MUSIC REVIEWS FROM THE HEART OF TORONTO

CHAD VANGAALEN: SHRINK DUST


Chad VanGaalen has proven he can do many things well: he is an in-demand animated video director, a budding animated film director, an illustrator, but it’s as a musician that VanGaalen has had the greatest impact on the artistic community. Two of his previous records were short-listed for the Polaris Music Prize and his last one, Diaper Island, was, for my money at least, the best Canadian album of 2011. His songs are as beautiful as they are beastly and no one genre ever over-stays its welcome. His entire catalogue of work has always walked a fine line between psychedelic rock and sensitive folk. 


Shrink Dust effectively picks up where Diaper Island left off, only this time there is a steel guitar included in the mix, thus VanGaalen has termed this his “country album.” Much has been made about the steel guitar in the pre-release press, but longtime fans can relax, the instrument just compliments what has always been Chad’s stock and trade…he hasn’t gone all Waylon Jennings on us! 

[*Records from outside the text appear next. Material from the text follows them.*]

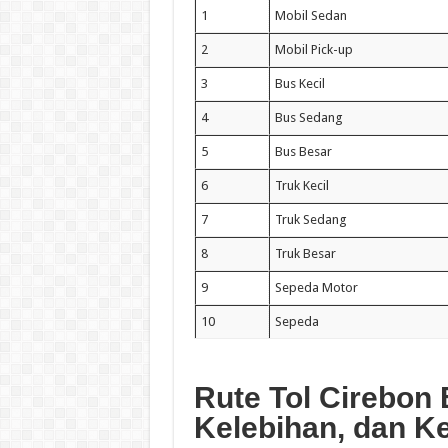
1
Mobil Sedan
2
Mobil Pick-up
3
Bus Kecil
4
Bus Sedang
5
Bus Besar
6
Truk Kecil
7
Truk Sedang
8
Truk Besar
9
Sepeda Motor
10
Sepeda
Rute Tol Cirebon
Kelebihan, dan K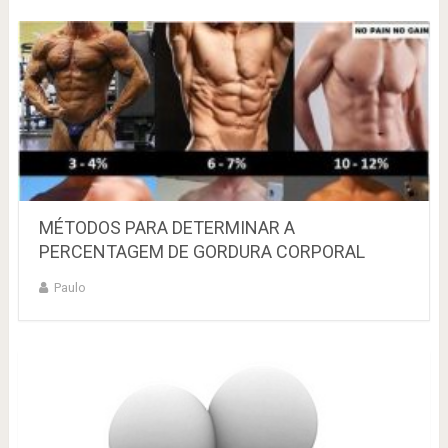
MÉTODOS PARA DETERMINAR A
PERCENTAGEM DE GORDURA CORPORAL
Paulo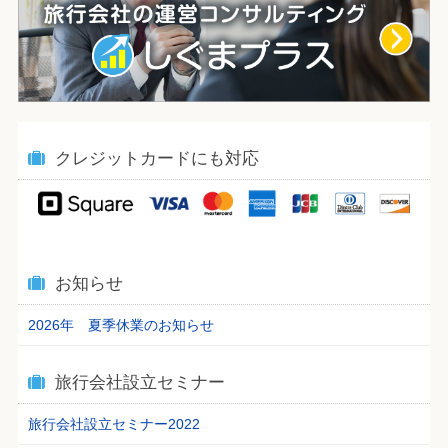
クレジットカードにも対応
お知らせ
2026年 夏季休業のお知らせ
旅行会社設立セミナー
旅行会社設立セミナー2022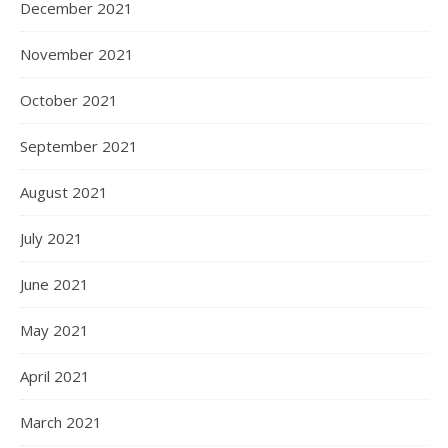
December 2021
November 2021
October 2021
September 2021
August 2021
July 2021
June 2021
May 2021
April 2021
March 2021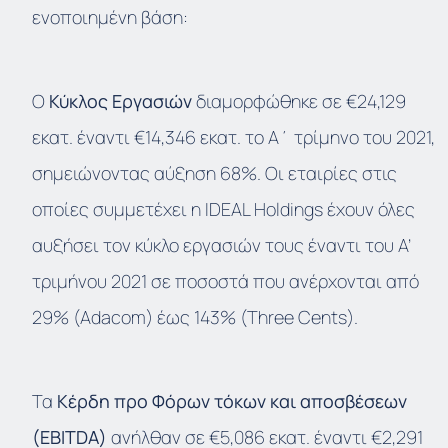
ενοποιημένη βάση:
Ο
Κύκλος Εργασιών
διαμορφώθηκε σε €24,129
εκατ. έναντι €14,346 εκατ. το Α΄ τρίμηνο του 2021,
σημειώνοντας αύξηση 68%. Οι εταιρίες στις
οποίες συμμετέχει η IDEAL Holdings έχουν όλες
αυξήσει τον κύκλο εργασιών τους έναντι του Α’
τριμήνου 2021 σε ποσοστά που ανέρχονται από
29% (Adacom) έως 143% (Three Cents).
Τα
Κέρδη προ Φόρων τόκων
και αποσβέσεων
(EBITDA)
ανήλθαν σε €5,086 εκατ. έναντι €2,291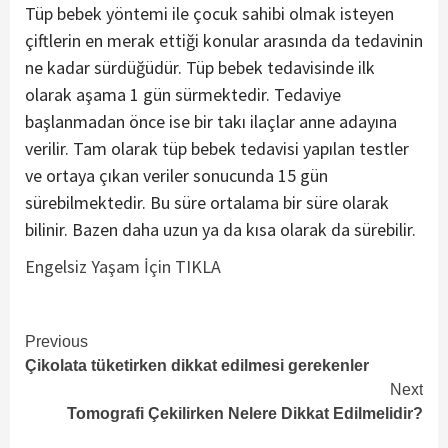
Tüp bebek yöntemi ile çocuk sahibi olmak isteyen
çiftlerin en merak ettiği konular arasında da tedavinin
ne kadar sürdüğüdür. Tüp bebek tedavisinde ilk
olarak aşama 1 gün sürmektedir. Tedaviye
başlanmadan önce ise bir takı ilaçlar anne adayına
verilir. Tam olarak tüp bebek tedavisi yapılan testler
ve ortaya çıkan veriler sonucunda 15 gün
sürebilmektedir. Bu süre ortalama bir süre olarak
bilinir. Bazen daha uzun ya da kısa olarak da sürebilir.
Engelsiz Yaşam İçin TIKLA
Continue
Previous
Çikolata tüketirken dikkat edilmesi gerekenler
Reading
Next
Tomografi Çekilirken Nelere Dikkat Edilmelidir?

“Cut Off My Hands” starts the album off on a quiet note with only VanGaalen’s vocals and strums, but it’s his lyrical work that quickly becomes the focus with his animator’s imagination running wild with lines like: “Cut off both my hands and threw them in the sand / Watched them swim away like a pair of bloody crabs”. 


Lead-off single “Where Are You?” is played in by a groovy psychedelic rhythm section and is slowly overtaken by the haunting vocal refrain that simply asks: where are you? A natural stand-out, “Where Are You?” is a VanGaalen track you want to dance to. 

All through-out Shrink Dust there are easy references to Diaper Island; both albums had ethereal sounding lead singles (“Peace On The Rise” and “Where Are You?”); If Diaper Island’s beautiful ballad was “Sara”, then Shrink Dust’s is “Lila”; the former rocks out with “Burning Photographs”, while the latter thrashes to “Leaning On Bells”. This undoubtedly is why I am so happy to subject myself to repeated spins through Shrink Dust, because it sounds simply as if Diaper Island had been expanded into a double-album format.


Rarely, it seems, do we as a musical community value or celebrate an artist who has found his niche and continues to swim in familiar waters. Far too often there would seem to be voices crying that an artist is just treading water or rehashing older material, but in the case of Chad VanGaalen, this is precisely what I love. I cherish the fact that his last three albums sound as though they were recorded during the same session and that I can count on an equal number of both loud and quiet songs to help me through my day. Although the records sound like they come from the same place sonically, as VanGaalen the artist and man has grown, so has his songwriting. Bravo!